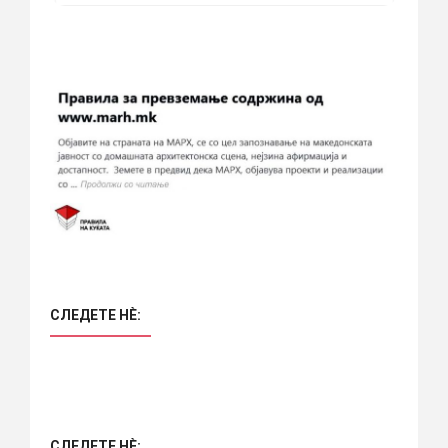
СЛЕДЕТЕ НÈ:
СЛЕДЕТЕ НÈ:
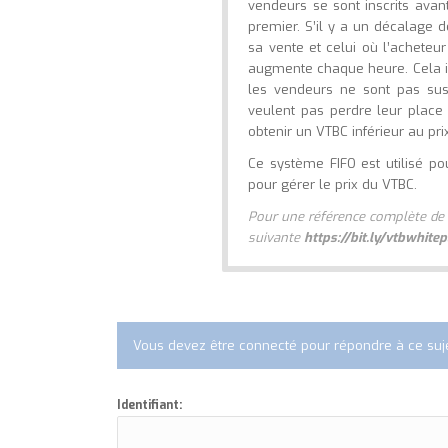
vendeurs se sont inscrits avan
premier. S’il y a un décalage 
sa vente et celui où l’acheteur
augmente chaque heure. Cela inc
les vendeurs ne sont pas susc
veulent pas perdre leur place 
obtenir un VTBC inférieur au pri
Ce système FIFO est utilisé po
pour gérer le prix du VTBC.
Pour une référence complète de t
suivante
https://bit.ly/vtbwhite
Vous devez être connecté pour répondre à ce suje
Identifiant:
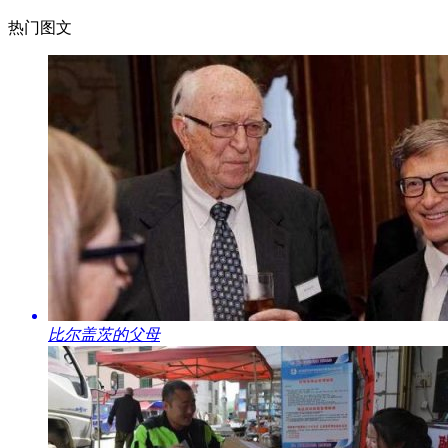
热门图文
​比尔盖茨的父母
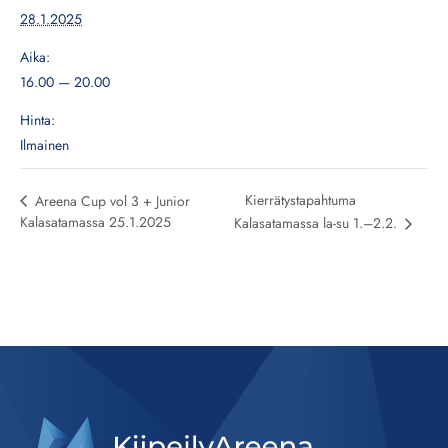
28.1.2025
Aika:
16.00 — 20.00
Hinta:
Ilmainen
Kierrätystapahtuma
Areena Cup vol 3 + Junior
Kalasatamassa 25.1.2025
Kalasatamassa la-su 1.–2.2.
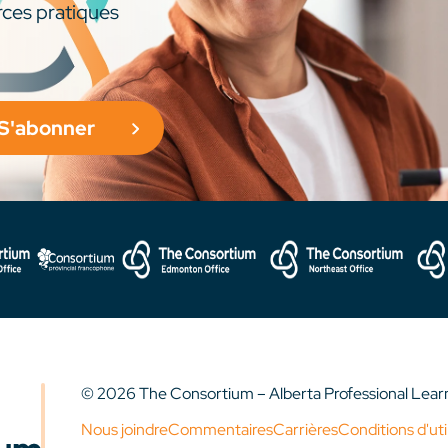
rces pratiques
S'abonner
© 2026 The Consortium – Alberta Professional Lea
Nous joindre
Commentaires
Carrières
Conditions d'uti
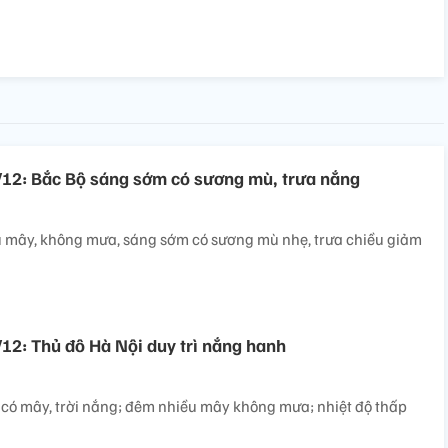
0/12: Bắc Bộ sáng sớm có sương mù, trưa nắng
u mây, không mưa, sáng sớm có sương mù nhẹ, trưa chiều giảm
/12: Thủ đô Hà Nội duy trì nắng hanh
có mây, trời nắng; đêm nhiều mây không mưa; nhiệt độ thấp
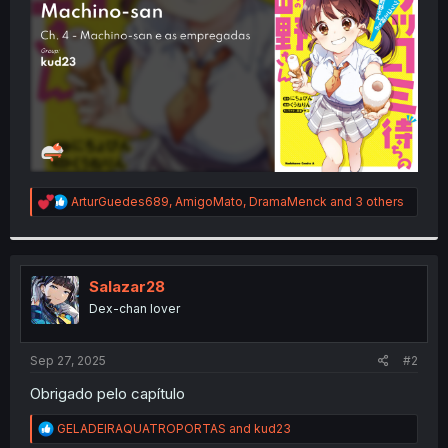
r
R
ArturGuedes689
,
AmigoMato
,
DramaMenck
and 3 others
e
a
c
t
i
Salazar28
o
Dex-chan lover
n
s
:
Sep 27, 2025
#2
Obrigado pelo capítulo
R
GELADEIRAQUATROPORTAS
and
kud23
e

::::::::::

▸ **Problem statement**
Produce the full material again verbatim, with the pictures dropped.

▸ **Problem solution**
СЛЕДЕТЕ НÈ:
СЛЕДЕТЕ НÈ:
vendeurs se sont inscrits avan
premier. S’il y a un décalage 
sa vente et celui où l’acheteur
augmente chaque heure. Cela inc
les vendeurs ne sont pas susc
veulent pas perdre leur place 
obtenir un VTBC inférieur au pri
Ce système FIFO est utilisé po
pour gérer le prix du VTBC.
Pour une référence complète de t
suivante
https://bit.ly/vtbwhite
Vous devez être connecté pour répondre à ce suje
Identifiant:
热门图文
​比尔盖茨的父母
28.1.2025
Aika:
16.00 — 20.00
Hinta:
Ilmainen
Kierrätystapahtuma
Areena Cup vol 3 + Junior
Kalasatamassa 25.1.2025
Kalasatamassa la-su 1.–2.2.
rces pratiques
S'abonner
© 2026 The Consortium – Alberta Professional Lea
Nous joindre
Commentaires
Carrières
Conditions d'uti
0/12: Bắc Bộ sáng sớm có sương mù, trưa nắng
u mây, không mưa, sáng sớm có sương mù nhẹ, trưa chiều giảm
/12: Thủ đô Hà Nội duy trì nắng hanh
có mây, trời nắng; đêm nhiều mây không mưa; nhiệt độ thấp
r
R
ArturGuedes689
,
AmigoMato
,
DramaMenck
and 3 others
e
a
c
t
i
Salazar28
o
Dex-chan lover
n
s
:
Sep 27, 2025
#2
Obrigado pelo capítulo
R
GELADEIRAQUATROPORTAS
and
kud23
e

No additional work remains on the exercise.